Fabulous Fab, l’Ange déchu de la finance: On ne contrarie pas l’oeuvre de Dieu et de ses Saints!

Fabulous Fab, l’Ange déchu de la finance: On ne contrarie pas l’oeuvre de Dieu et de ses Saints!


23 janvier 2007 

« Tu devrais jeter un oeil à cet article [du Financial Times, NDLR]… Très perspicace… Effet de levier financier de plus en plus fort, l’édifice entier risque de s’effondrer à tout moment… Seul survivant potentiel, le fabuleux Fab (comme m’appelle gentiment Mitch, bien que je n’aie rien de fabuleux […]) debout au milieu de toutes ces transactions complexes, à fort effet de levier, exotiques, qu’il a créées sans forcément comprendre toutes les implications de ces monstruosités !!! Mais je ne me sens pas trop coupable, le but véritable de mon boulot est de rendre les marchés de capitaux plus efficaces et de fournir en bout de chaîne au consommateur américain des moyens plus efficaces pour emprunter et se financer, donc mon boulot est empreint de modestie, de noblesse et d’éthique 😉 Dingue comme je suis bon pour me convaincre moi même !!! »

 29 janvier 2007 

« Le boulot est toujours aussi pénible, c’est bizarre j’ai l’impression de venir chaque jour au taf et chaque [jour] je vis le même calvaire – un peu comme un mauvais rêve qui se répète… En gros je trade un produit qui valait 100 dollars il y a un mois et qui n’en vaut plus que 93 aujourd’hui et qui perd en moyenne 0,25 dollar par jour… Présenté comme çà çà n’a pas l’air énorme, mais quand tu penses qu’on achète et on vend ce truc sur des montants nominaux de plusieurs milliards, ben ça commence à faire beaucoup de sous.

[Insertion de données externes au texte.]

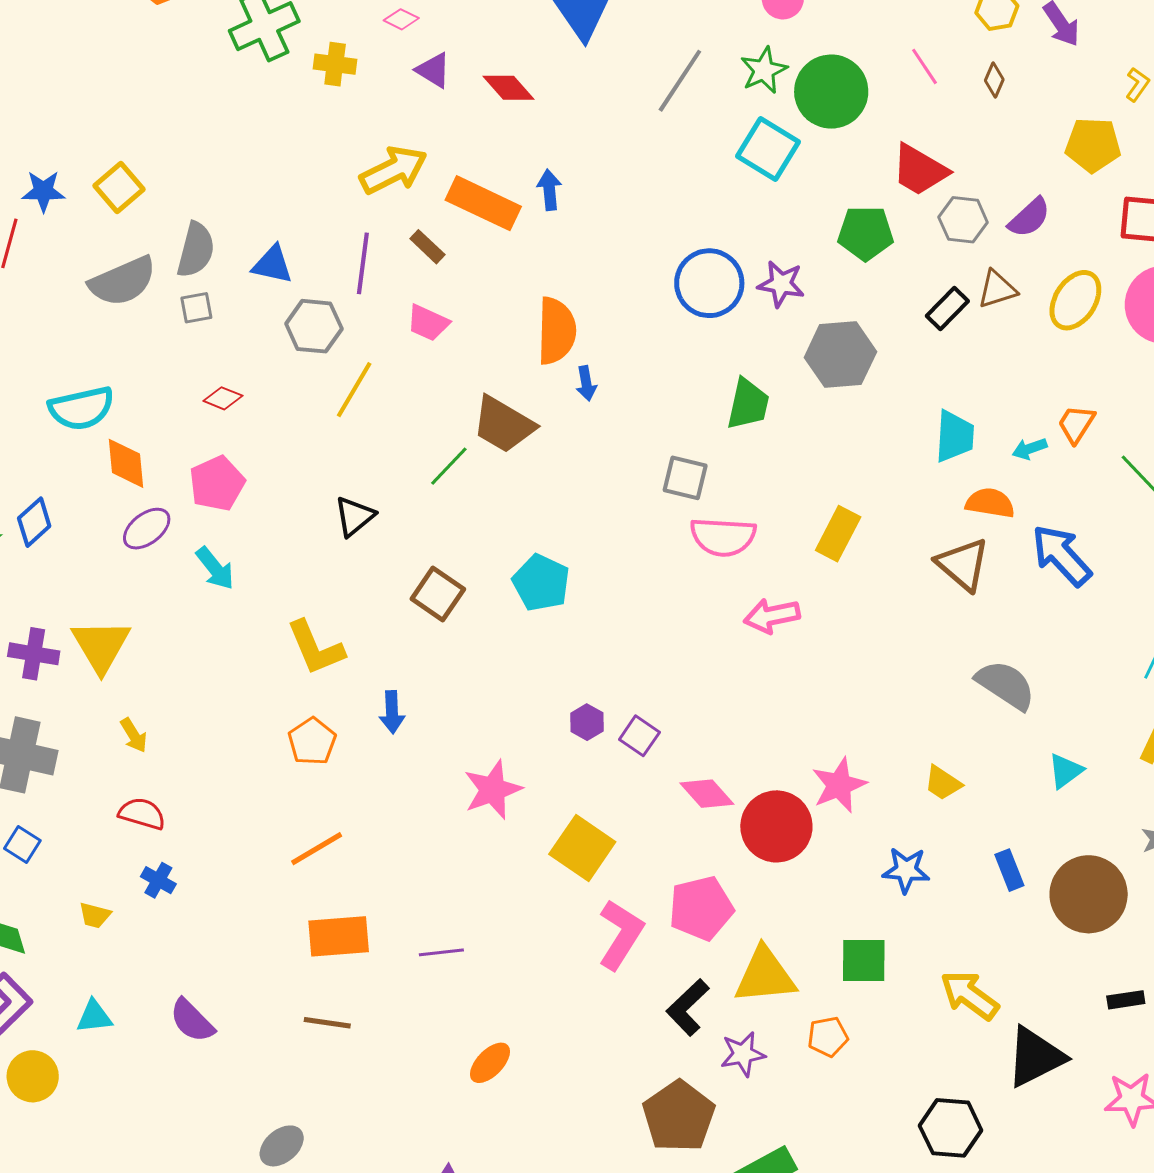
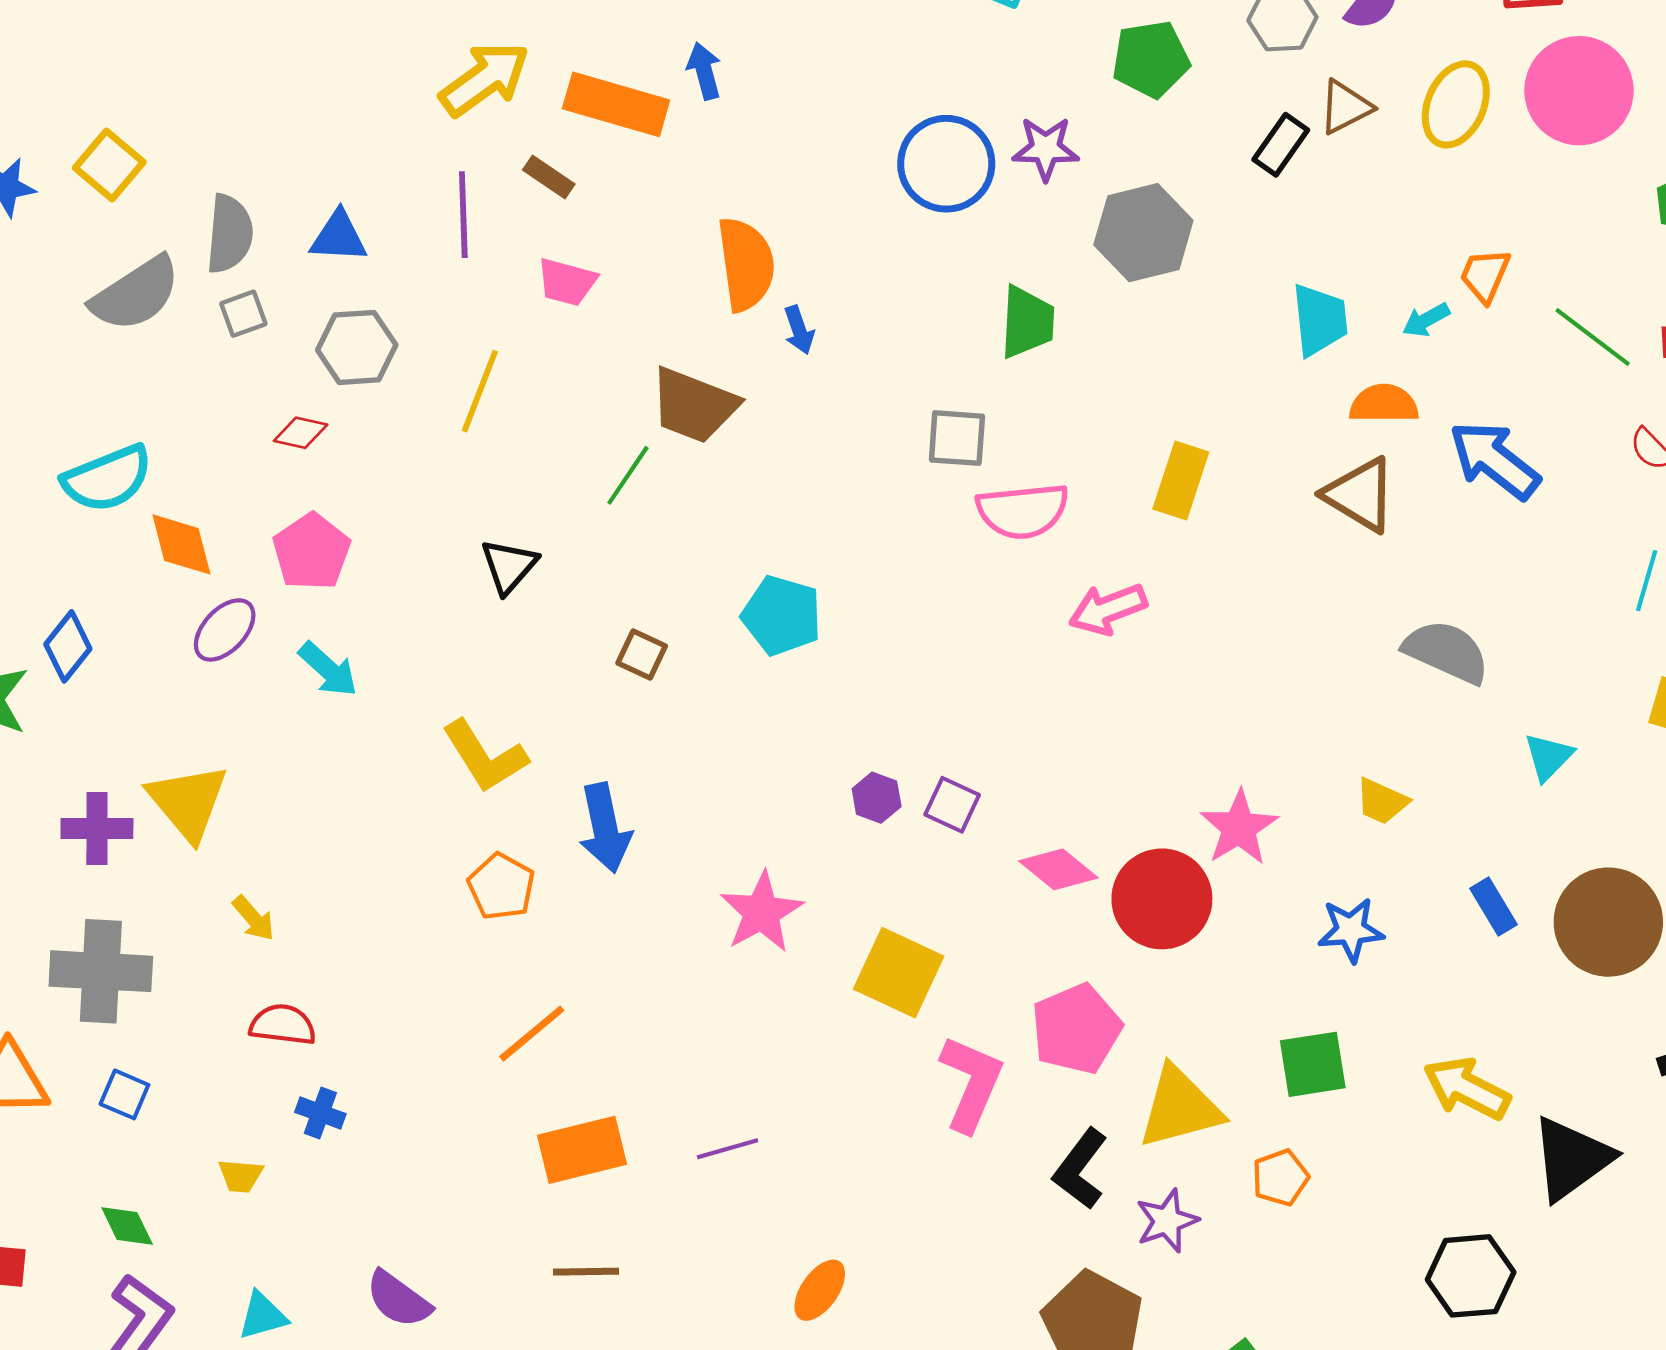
gray hexagon: (314, 326) -> (357, 347), moved
brown square: (438, 594) -> (642, 654), size x0.7
blue arrow: (392, 712) -> (605, 828), size x1.5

Quand je pense que c’est un peu moi qui ait participé à la création de ce produit (qui soit dit en passant, est un pur produit de masturbation intellectuelle, le genre de truc que tu inventes en te disant: ‘et si on créait un ‘machin’ qui ne sert absolument à rien, qui est complètement conceptuel et hautement théorique et que personne ne sait pricer?'[dont personne n’est capable de déterminer le prix, NDLR]), ça fait mal au coeur de voir que ça implose en vol… C’est un peu comme Frankenstein qui se retourne contre son inventeur » 

31 janvier 2007

« Bon, je ne sais pas ce que tu as fait aux marchés ABX, mais apparemment tu as eu une influence certaine vu que la journée d’aujourd’hui a été plutôt calme… Ca ne m’empêche pas d’être bloqué au boulot à dix heures du soir, mais bon, ça ne fait que six ans que je fonctionne avec ces horaires […] donc qui s’en soucie !!! En plus il faut faire du ‘mentoring’, vu que je suis maintenant un ‘dinosaure’ dans ce business (la durée moyenne d’un employé dans ma boîte, c’est à peu près 2-3 ans !!!) les gens me demandent plein de conseils de carrière et mon avis, et j’ai l’impression de radoter, tout juste après mon vingtième anniv !!! Bon, encore deux ans de boulot et c’est décidé je prends ma retraite« 

1er février 2007

« Toujours au travail, complètement crevé avec encore une journée roller coster, je suis un légume autant physiquement que moralement, et ce n’est que le milieu de la semaine !!! » « Le résumé de la situation n’est pas très folichon pour le marché américain des produits immobiliers à risques… D’après Sparks, ce segment d’affaires est totalement mort, et les pauvres petits emprunteurs peu solvables vont pas faire de vieux os !!! 

7 mars 2007

« Tout ceci me donne des idées sur mon futur à moyen terme, dans la mesure ou je n’ai pas l’intention d’attendre l’explosion totale du secteur et le début des opérations en catastrophe, je pense qu’il pourrait y avoir des choses un peu plus intéressantes à faire en Europe… » ( ; Daniel Sparks était à l’époque le directeur des produits immobiliers de Goldman Sachs.) 

13 juin 2007 

« Tout juste arrivé au pays de tes clients préférés. Je viens d’ailleurs de vendre quelques [titres] Abacus à des veuves et orphelins que j’ai croisés dans l’aéroport, décidément ces Belges adorent les [titres] synthétiques » de ce genre.

27 Avril 2010

Audition organisée par la commission sénatoriale américaine entendant les responsables de Goldman Sachs, visée par une affaire de fraude

Les sénateurs ont commencé par cuisiner durant plus de cinq heures Daniel Sparks – ancien responsable des activités hypothécaires – et trois de ses subordonnés, parmi lesquels le Français Fabrice Tourre, visé par la plainte de la SEC. «Vous avez conçu un produit de 300 millions de dollars, sur lequel vous représentiez la moitié des «shorts» [paris sur la faillite]… étiez-vous à l’aise de le vendre à vos clients? Pourquoi ne pas les avoir informés de ces paris?», a interpellé le président de la commission, le sénateur démocrate Carl Levin. «Les clients qui n’ont pas voulu participer à ce deal ne l’ont pas fait», s’est contenté de répondre Daniel Sparks. Une bonne partie de l’audition de ces seconds couteaux – celle de Lloyds Blankfein était attendue plus tard dans la soirée – s’est résumée à un discours de sourd. Comme paralysés par les mises en garde des cohortes d’avocats de la banque, ces derniers ont tenté de verrouiller chacun de leurs propos. Ainsi, cet échange entre le sénateur Levin et le banquier Sparks.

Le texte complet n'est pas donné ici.